Wednesday, September 23, 2009
Muse: The Resistance
Being a Muse fan, I have been looking forward to their new album, The Resistance, for a while. It was finally released on September 14th, and, although a very strong effort, is a bit of a mixed bag.
Muse have long shown a penchant for flirting with excess; from the title track off 1999's Showbiz, to Origin of Symmetry's Rachmaninoff-esque Space Dementia, to the pseudo-epic Knights of Cydonia from their last outing. Well, The Resistance is quite literally excess of symphonic dimensions.

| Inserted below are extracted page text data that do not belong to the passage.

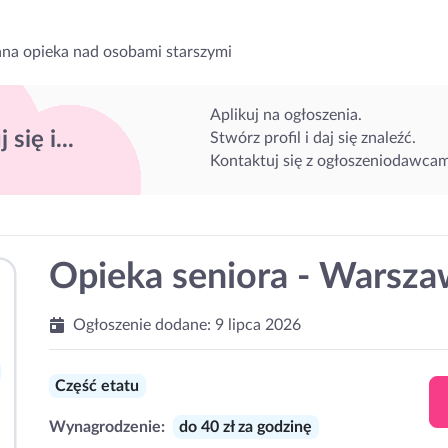
na opieka nad osobami starszymi
Aplikuj na ogłoszenia.
 się i...
Stwórz profil i daj się znaleźć.
Kontaktuj się z ogłoszeniodawcam
Opieka seniora - Warsza
Ogłoszenie dodane:
9 lipca 2026
Część etatu
Wynagrodzenie:
do 40 zł za godzinę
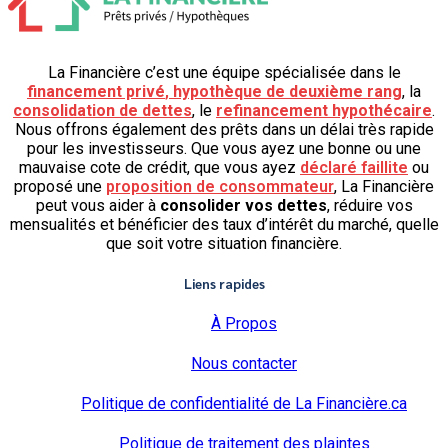
La Financière c’est une équipe spécialisée dans le
financement privé
,
hypothèque de deuxième rang
, la
consolidation de dettes
, le
refinancement hypothécaire
.
Nous offrons également des prêts dans un délai très rapide
pour les investisseurs. Que vous ayez une bonne ou une
mauvaise cote de crédit, que vous ayez
déclaré faillite
ou
proposé une
proposition de consommateur
, La Financière
peut vous aider à
consolider vos dettes
, réduire vos
mensualités et bénéficier des taux d’intérêt du marché, quelle
que soit votre situation financière.
Liens rapides
À Propos
Nous contacter
Politique de confidentialité de La Financière.ca
Politique de traitement des plaintes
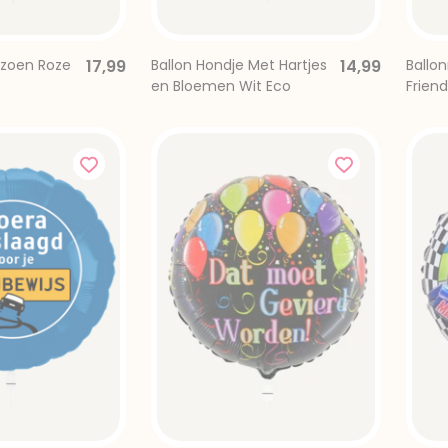
e zoen Roze
17,99
Ballon Hondje Met Hartjes
14,99
Ballo
en Bloemen Wit Eco
Friend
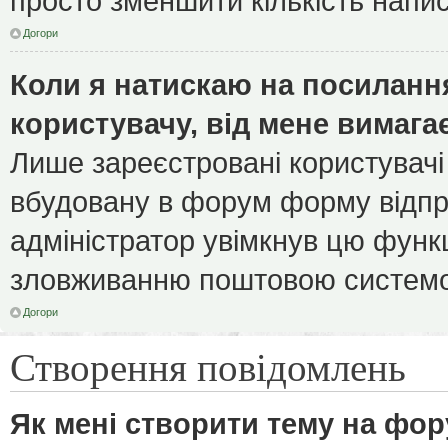
просто зменшити кількість напи
Догори
Коли я натискаю на посилання
користувачу, від мене вимага
Лише зареєстровані користувачі
вбудовану в форум форму відпра
адміністратор увімкнув цю функ
зловживанню поштовою системо
Догори
Створення повідомлень
Як мені створити тему на фор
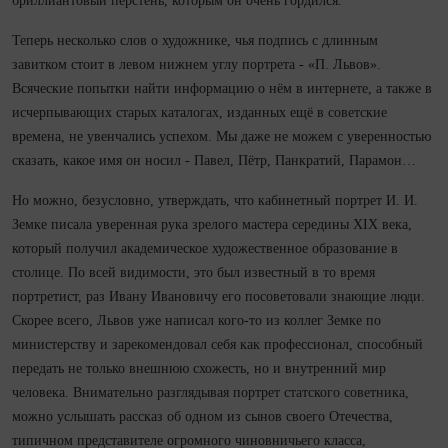
бриллиантовый перстень, которым он очень гордился.
Теперь несколько слов о художнике, чья подпись с длинным
завитком стоит в левом нижнем углу порт­рета - «П. Львов».
Всяческие попытки найти информацию о нём в интернете, а также в
исчерпывающих старых каталогах, изданных ещё в советские
времена, не увенчались успехом. Мы даже не можем с уверенностью
сказать, какое имя он носил - Павел, Пётр, Панкратий, Парамон…
Но можно, безусловно, утверждать, что кабинетный портрет И. И.
Земке писала уверенная рука зрелого мастера середины XIX века,
который получил академическое художественное образование в
столице. По всей видимости, это был известный в то время
портретист, раз Ивану Ивановичу его посоветовали знающие люди.
Скорее всего, Львов уже написал кого-то из коллег Земке по
министерству и зарекомендовал себя как профессионал, способный
передать не только внешнюю схожесть, но и внутренний мир
человека. Внимательно разглядывая портрет статского советника,
можно услышать рассказ об одном из сынов своего Отечества,
типичном представителе огромного чиновничьего класса,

The loud and funky Uprising opens the fare on a note which is rather, well, loud and funky. It seems to pick up where Supermassive Black Hole left off and does little beyond proving that Muse haven't forgotten how to kick out a good din. The opening bars feature a theremin-esque Phrygian melody which, lest my ears deceive me, reference the original Doctor Who theme music. How prog!

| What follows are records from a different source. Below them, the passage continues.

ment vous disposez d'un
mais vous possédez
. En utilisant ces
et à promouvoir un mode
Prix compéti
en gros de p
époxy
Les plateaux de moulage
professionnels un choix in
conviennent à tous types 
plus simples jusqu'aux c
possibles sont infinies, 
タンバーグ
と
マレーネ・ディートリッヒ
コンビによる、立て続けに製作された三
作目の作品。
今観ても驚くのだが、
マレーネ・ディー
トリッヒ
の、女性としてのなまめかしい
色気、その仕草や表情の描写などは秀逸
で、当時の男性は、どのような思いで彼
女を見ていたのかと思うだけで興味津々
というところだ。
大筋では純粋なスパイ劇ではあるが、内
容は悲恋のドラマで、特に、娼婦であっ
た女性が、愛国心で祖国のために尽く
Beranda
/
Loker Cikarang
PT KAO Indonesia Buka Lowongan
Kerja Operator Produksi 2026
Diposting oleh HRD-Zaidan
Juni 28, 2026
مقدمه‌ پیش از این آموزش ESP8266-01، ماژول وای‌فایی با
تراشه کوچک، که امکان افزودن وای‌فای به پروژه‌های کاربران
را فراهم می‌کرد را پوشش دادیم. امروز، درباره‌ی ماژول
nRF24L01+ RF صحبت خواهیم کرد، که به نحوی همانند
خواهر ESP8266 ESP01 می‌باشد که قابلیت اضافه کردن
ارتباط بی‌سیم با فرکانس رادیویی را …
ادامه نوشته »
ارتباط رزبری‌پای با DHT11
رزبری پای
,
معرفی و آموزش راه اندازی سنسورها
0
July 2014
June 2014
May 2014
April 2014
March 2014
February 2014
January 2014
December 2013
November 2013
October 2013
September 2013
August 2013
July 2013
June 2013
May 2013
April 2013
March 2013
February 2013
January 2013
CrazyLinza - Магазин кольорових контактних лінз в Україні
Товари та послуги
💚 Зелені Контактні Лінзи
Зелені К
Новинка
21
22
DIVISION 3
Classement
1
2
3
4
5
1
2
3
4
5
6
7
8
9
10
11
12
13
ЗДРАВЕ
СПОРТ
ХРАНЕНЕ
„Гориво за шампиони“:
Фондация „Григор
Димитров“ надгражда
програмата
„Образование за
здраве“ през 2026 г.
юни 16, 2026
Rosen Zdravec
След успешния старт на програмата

The next two tracks, Resistance and Undisclosed Desires, left me a bit cold. The former's preachy lyrics alienates and the latter can't seem to decide if it wants to be R&B or eighties' New Wave. Desires' dubbed vocals and slap bass make me wonder if Bellamy's been shooting up with Dave Gahan.
The first major highlight of the album is the colossal United States of Eurasia. Bellamy clearly wants to be both Brian May and Freddie Mercury on this track, with lushly multi-tracked vocal harmonies and a proper guitar solo that sounds like it was actually played through a VOX AC-30 amplifier. Eurasia segues into the melancholic piano piece Collateral Damage - which is actually just a loose interpretation of Chopin's Nocturne in E flat major.

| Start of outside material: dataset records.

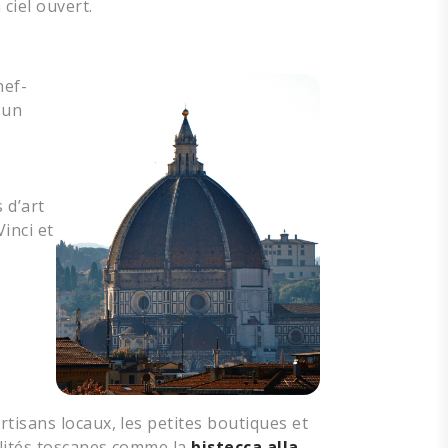
ciel ouvert.
hef-
 un
 d’art
inci et
tisans locaux, les petites boutiques et
alités toscanes comme la
bistecca alla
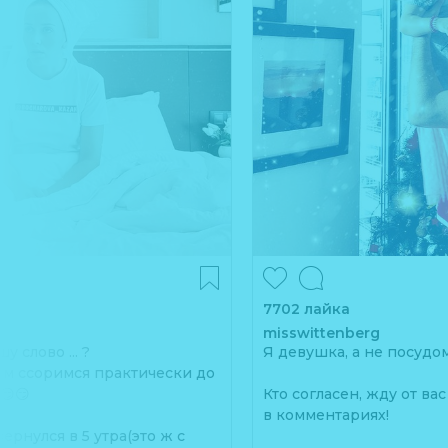
7702 лайка
misswittenberg
 слово ... ?
Я девушка, а не посудо
ем ссоримся практически до
⠀
😏😏
Кто согласен, жду от в
в комментариях!
вернулся в 5 утра(это ж с
⠀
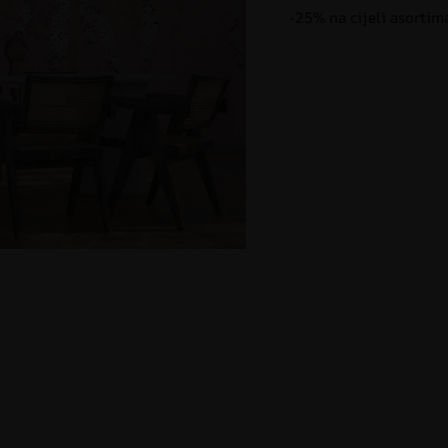
-25% na cijeli asortim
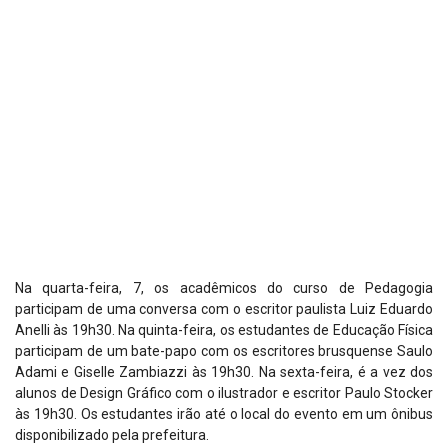
Na quarta-feira, 7, os acadêmicos do curso de Pedagogia
participam de uma conversa com o escritor paulista Luiz Eduardo
Anelli às 19h30. Na quinta-feira, os estudantes de Educação Física
participam de um bate-papo com os escritores brusquense Saulo
Adami e Giselle Zambiazzi às 19h30. Na sexta-feira, é a vez dos
alunos de Design Gráfico com o ilustrador e escritor Paulo Stocker
às 19h30. Os estudantes irão até o local do evento em um ônibus
disponibilizado pela prefeitura.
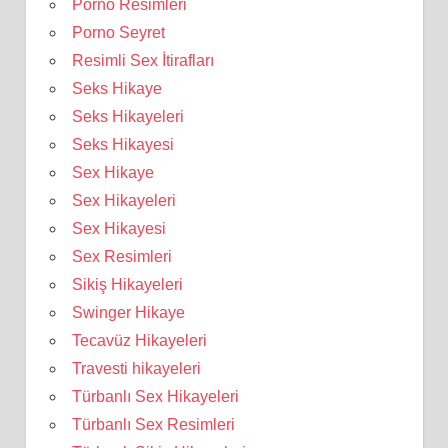
Porno Resimleri
Porno Seyret
Resimli Sex İtirafları
Seks Hikaye
Seks Hikayeleri
Seks Hikayesi
Sex Hikaye
Sex Hikayeleri
Sex Hikayesi
Sex Resimleri
Sikiş Hikayeleri
Swinger Hikaye
Tecavüz Hikayeleri
Travesti hikayeleri
Türbanlı Sex Hikayeleri
Türbanlı Sex Resimleri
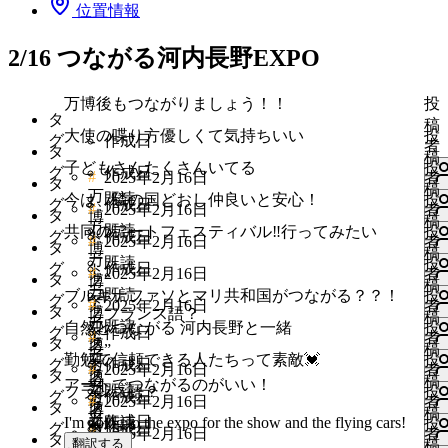
位置情報
2/16 つながる河内長野EXPO
万博後もつながりましょう！！
投
タ
稿
大使の喋り方優しくて気持ちいい
投
グ
作成日
者
タ
稿
子どもさんたくさんいてる
投
グ
作成日
#
2025年2月16日
者
タ
稿
万
既読
今は、隣の国どおし仲良いと安心！
投
グ
作成日
#
2025年2月16日
者
タ
博
稿
万
既読
共同のアートフェスティバル‼️行ってみたい
投
グ
作成日
ト
#
2025年2月16日
者
タ
博
い
稿
ー
万
既読
投
グ
作成日
ト
#
い
2025年2月16日
者
“
タ
ク
博
い
稿
ー
万
ね
既読
ブルキナファソとマリ共和国がつながる？？！
投
グ
デ
ト
#
い
2025年2月16日
者
タ
ク
博
フランス語？
す
い
稿
ィ
ー
万
ね
既読
い
自然とつながる 河内長野と一緒
投
グ
デ
作成日
ト
る
#
い
者
ス
タ
ク
博
す
い
稿
”
ィ
ー
万
に
ね
勤勉で信頼できる人たちって素敵💓
投
カ
グ
デ
作成日
ト
る
#
ね
2025年2月16日
者
ス
タ
ク
博
は
す
い
稿
アートでつながるのがいい！
ッ
ィ
ー
万
に
す
既読
フランス語？
投
カ
グ
デ
作成日
ト
ロ
る
#
い
2025年2月16日
者
シ
ス
タ
ク
博
は
る
い
稿
ッ
ィ
ー
万
グ
に
作成日
ね
I'm going to the expo for the show and the flying cars!
既読
投
ョ
カ
グ
デ
作成日
ト
ロ
に
#
い
2025年2月16日
者
シ
ス
タ
ク
博
イ
は
す
い
翻訳する
稿
ン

Guiding Light is another stand-out track. Another eighties throwback, this tender power ballad enters the fray with reverbed snare drums and eventually delivers possibly my favourite guitar solo on Muse's entire discography.
The scary pipe organ opening Unnatural Selection promises much, but the song quickly devolves into a rather standard and pointless modern rock song. MK Ultra left me equally bored.
I Belong to You/Mon cœur s'ouvre à ta voix made me feel as though I were listening to a tarantella in 4/4. European folksy with a funk beat, it's fresh and interesting compared to the preceding couple of tracks. It then develops into a montage of the popular aria from the French opera Samson et Dalila. It also features a solo by what, I think, is a bass clarinet. So good, so pretentious, so prog!
Finally we get to the album's big sell: the three-movement rock symphony Exogenesis. An ambitious and long (close to fifteen minutes) piece featuring, I am told, over 40 musicians. It evokes a calmer and more hopeful tone than the rest of the album. If the prior eight tracks describe a world collapsing, then Exogenesis represents leaving it behind. Traveling into the terrifying but promising unknown of deep space. Entirely composed by Bellamy, it's his magnum opus and features more Chopin and Liszt inspired moments. Stirring, clever, captivating and haunting.
The first half of the album is largely hit-and-miss featuring nothing we haven't heard before, while Exogenesis is so good that it could be boxed and sold on its own merits. The Resistance is not a bad album by any means, but an album whose musical scope doesn't quite match the lofty heights of its concept. Oh, and those pompous and preachy lyrics don't help. Fantastic stuff, but progressive rock is all about doing something which is both good and inventive, and you won't find much of the latter here.
While I'm pleased with The Resistance, I'm hoping that for their next studio outing Muse return to playing to their strength, which is despondent, symphonic space-rock.